The question is whether diversity really is a strength in a country. Pat Buchanan wonders whether the trend is toward homoganous societies rather than diversified ones:
Bottom line: Racially and ethnically, we are becoming an ever more diverse nation, which is causing general rejoicing among those who hold it as an article of faith that, “Our diversity is our strength.”
But is that cliche true? Where is the scientific, historical or empirical evidence for the proposition that the greater the religious, racial, tribal and ethnic diversity of a nation, the stronger it becomes?
To put it mildly, this is not a universally held belief.
Indeed, it is hard to find a country where religious, racial and ethnic diversity contribute more to its strength and unity than they do to the forces of division, separation and secession. Which is one reason why the U.N. General Assembly that began with 51 nations now has 193.
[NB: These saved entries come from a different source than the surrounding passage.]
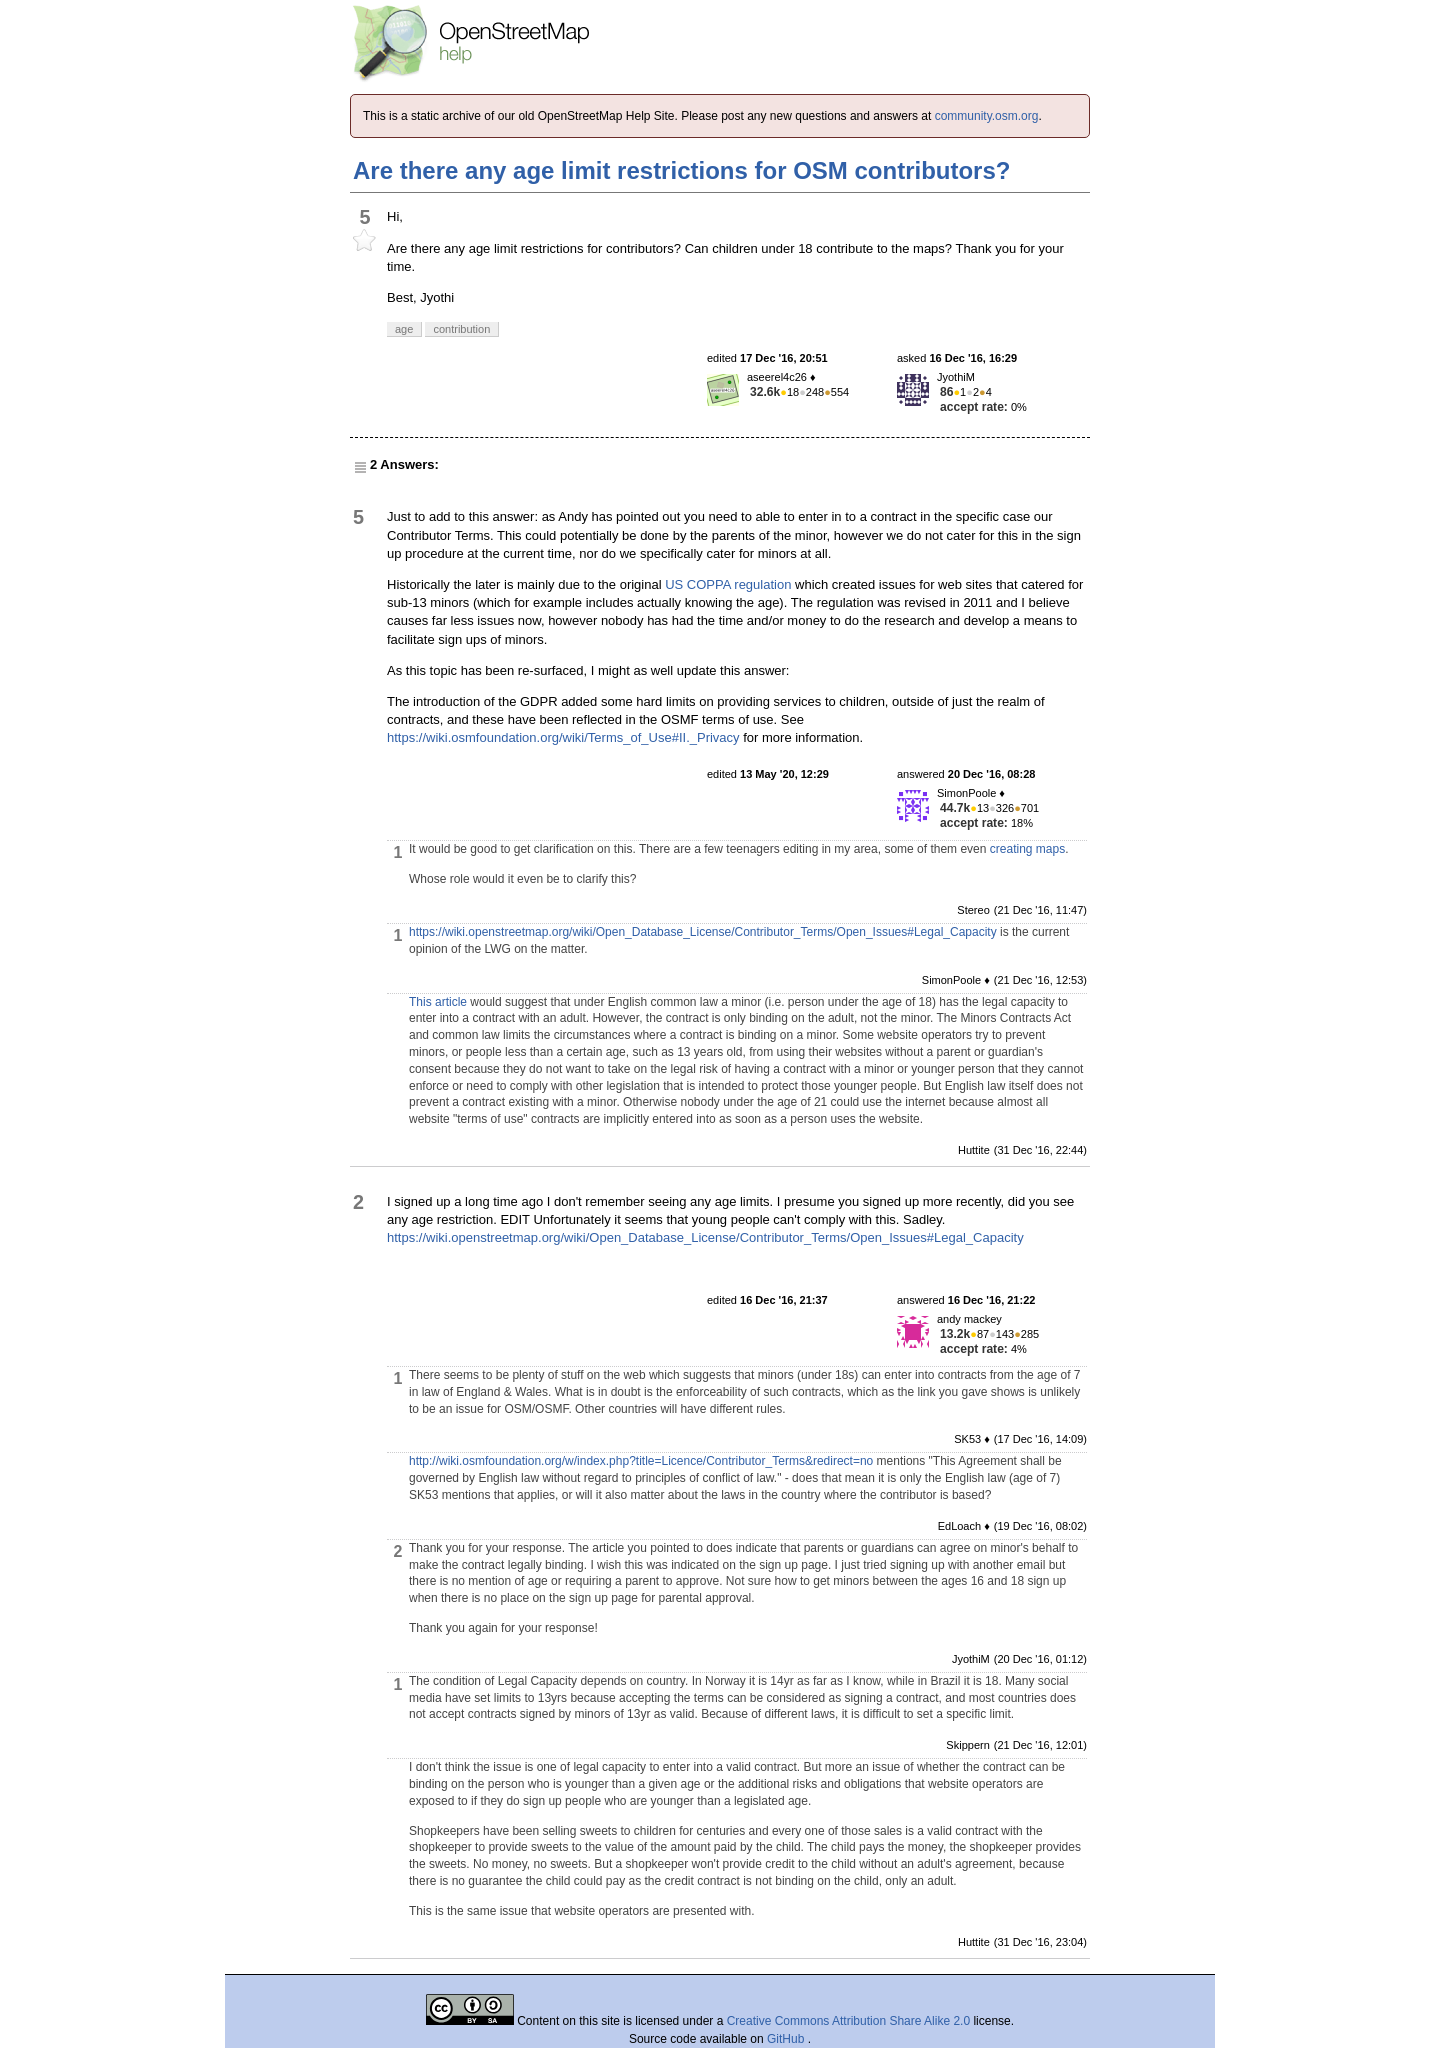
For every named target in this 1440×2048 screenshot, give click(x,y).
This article (438, 1002)
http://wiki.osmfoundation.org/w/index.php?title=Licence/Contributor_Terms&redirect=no (641, 1461)
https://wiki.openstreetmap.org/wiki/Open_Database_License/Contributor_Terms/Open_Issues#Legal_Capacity (703, 932)
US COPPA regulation (728, 584)
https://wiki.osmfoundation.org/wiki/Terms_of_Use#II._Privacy (563, 737)
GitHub (787, 2039)
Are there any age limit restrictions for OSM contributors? (681, 170)
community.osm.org (987, 116)
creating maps (1027, 849)
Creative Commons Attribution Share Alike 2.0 (848, 2021)
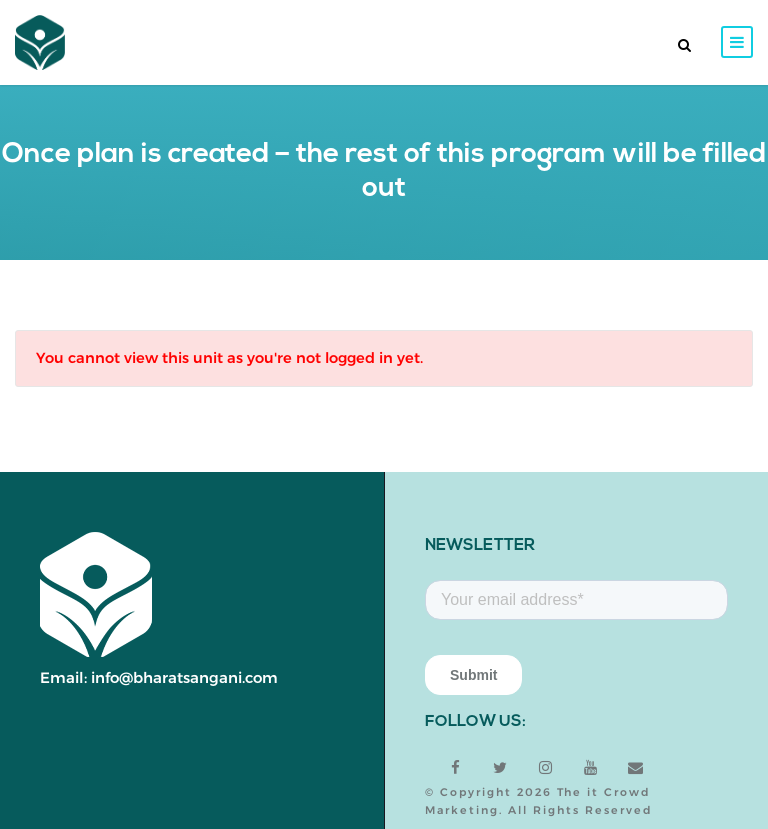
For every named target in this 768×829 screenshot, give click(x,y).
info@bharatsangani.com (184, 677)
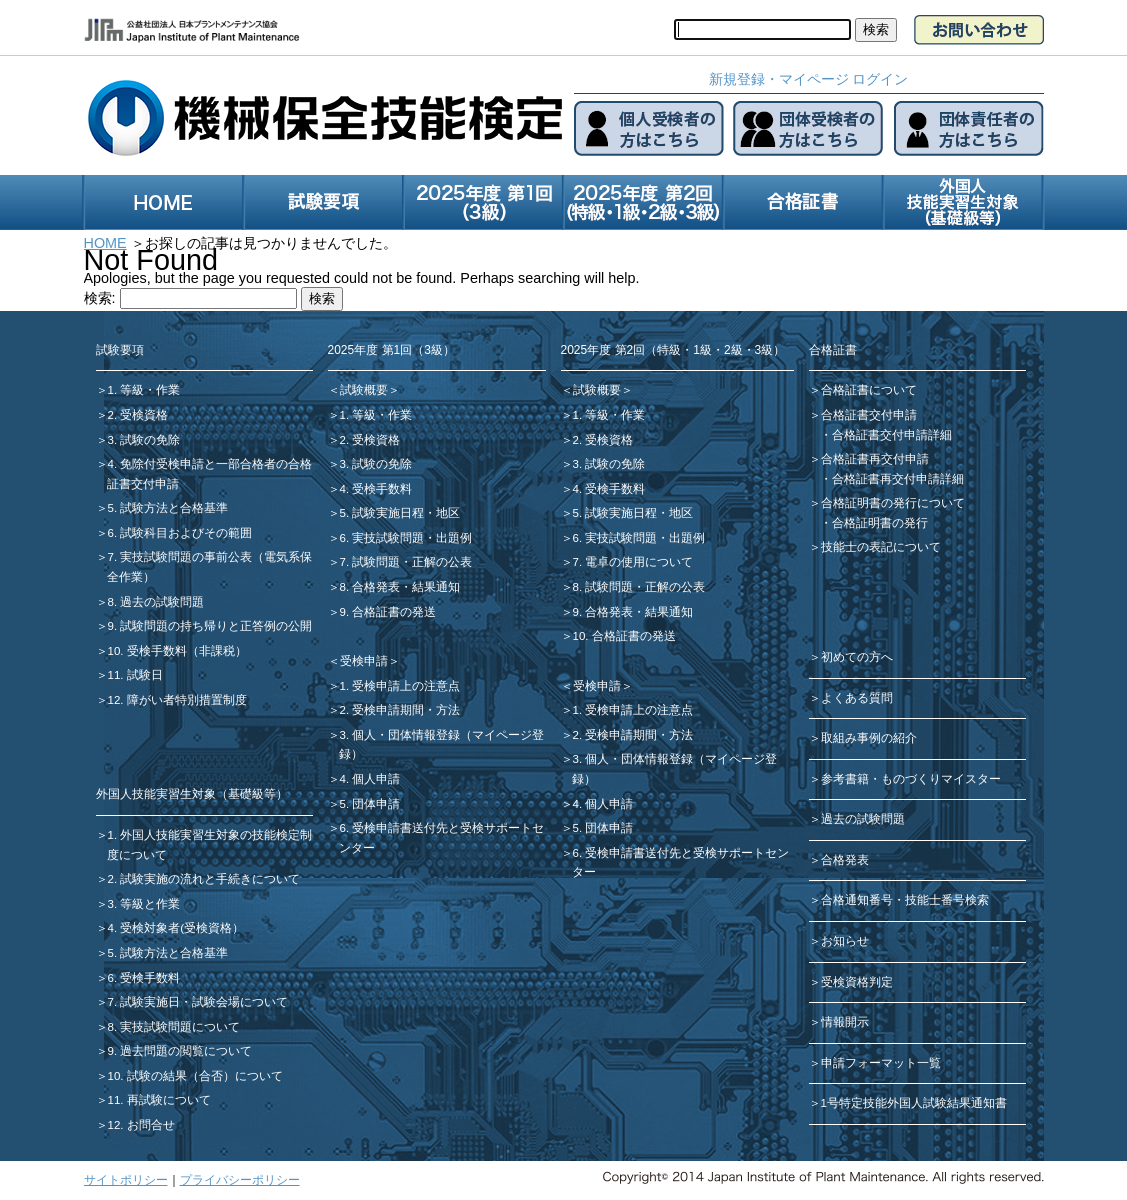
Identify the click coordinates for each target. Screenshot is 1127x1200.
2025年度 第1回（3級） (391, 350)
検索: (100, 298)
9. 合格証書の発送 (388, 612)
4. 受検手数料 (376, 489)
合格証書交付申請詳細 (892, 435)
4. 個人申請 (370, 779)
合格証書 (833, 350)
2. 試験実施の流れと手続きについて (204, 879)
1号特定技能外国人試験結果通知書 (914, 1103)
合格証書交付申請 (869, 415)
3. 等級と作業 (144, 904)
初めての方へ (857, 657)
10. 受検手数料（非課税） (177, 651)
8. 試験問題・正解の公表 (639, 587)
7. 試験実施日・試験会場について (198, 1002)
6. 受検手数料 (144, 978)
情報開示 (845, 1022)
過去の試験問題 (863, 819)
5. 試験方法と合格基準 (168, 508)
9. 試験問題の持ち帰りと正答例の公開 (210, 626)
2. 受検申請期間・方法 (400, 710)
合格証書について (869, 390)
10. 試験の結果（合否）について (195, 1076)
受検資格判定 (857, 982)
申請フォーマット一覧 (881, 1063)
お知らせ (845, 941)
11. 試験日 (135, 675)
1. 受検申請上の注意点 (400, 686)
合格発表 (845, 860)
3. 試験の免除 (144, 440)
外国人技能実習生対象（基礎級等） (192, 794)
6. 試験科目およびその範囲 (180, 533)
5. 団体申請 (370, 804)
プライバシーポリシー (240, 1180)
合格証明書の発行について (893, 503)
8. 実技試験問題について (174, 1027)
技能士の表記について (881, 547)
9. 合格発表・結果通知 (633, 612)
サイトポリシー (126, 1180)
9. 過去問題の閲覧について (180, 1051)
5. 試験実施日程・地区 (400, 513)
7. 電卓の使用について (633, 562)
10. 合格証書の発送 (624, 636)
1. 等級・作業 (144, 390)
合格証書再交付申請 (875, 459)
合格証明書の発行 (880, 523)
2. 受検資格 (138, 415)
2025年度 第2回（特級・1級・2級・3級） (673, 350)
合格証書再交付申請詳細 (898, 479)
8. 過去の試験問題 (156, 602)
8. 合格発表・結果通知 (400, 587)
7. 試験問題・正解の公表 (406, 562)
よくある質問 (857, 698)
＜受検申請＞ (364, 661)
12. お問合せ (141, 1125)
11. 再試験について (159, 1100)
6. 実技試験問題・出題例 (406, 538)
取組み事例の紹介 (869, 738)
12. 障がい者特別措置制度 (177, 700)
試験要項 (120, 350)
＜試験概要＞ (364, 390)
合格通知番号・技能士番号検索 (905, 900)
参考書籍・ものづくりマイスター (911, 779)
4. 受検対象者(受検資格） (176, 928)
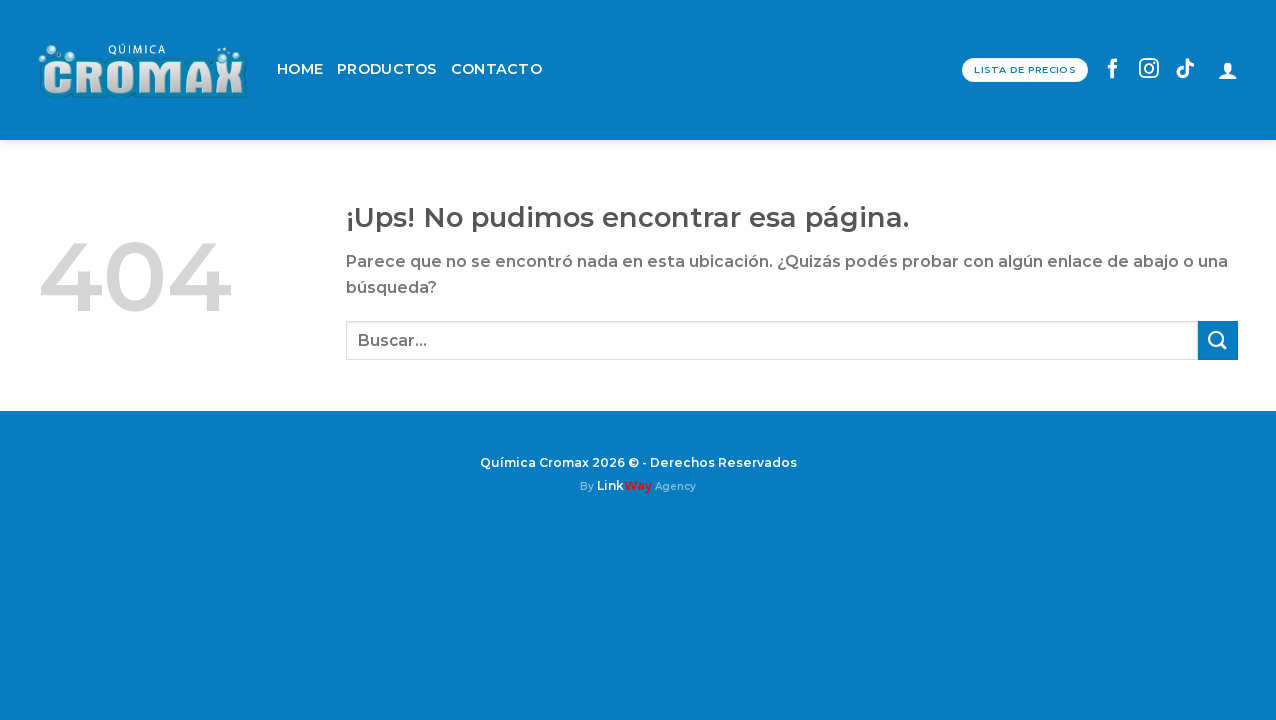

Racial, ethnic, tribal, ideological and cultural diversity are history’s wedges of national division, separation and secession, as we are discovering.U.S. now more diverse than ever – but is that ‘strength’?
What we do know is that in Christ there is no Jew or Greek, no slave or free, and that all have equal opportunity to come to the Father through Christ for salvation. In Heaven, and in the kingdom, we are to pray for unity of the believers and focus our eyes above.
But what is true about Heaven isn’t necessarily true about societies and cultures here below. An earthly government is not the kingdom, and we shouldn’t try to make it such.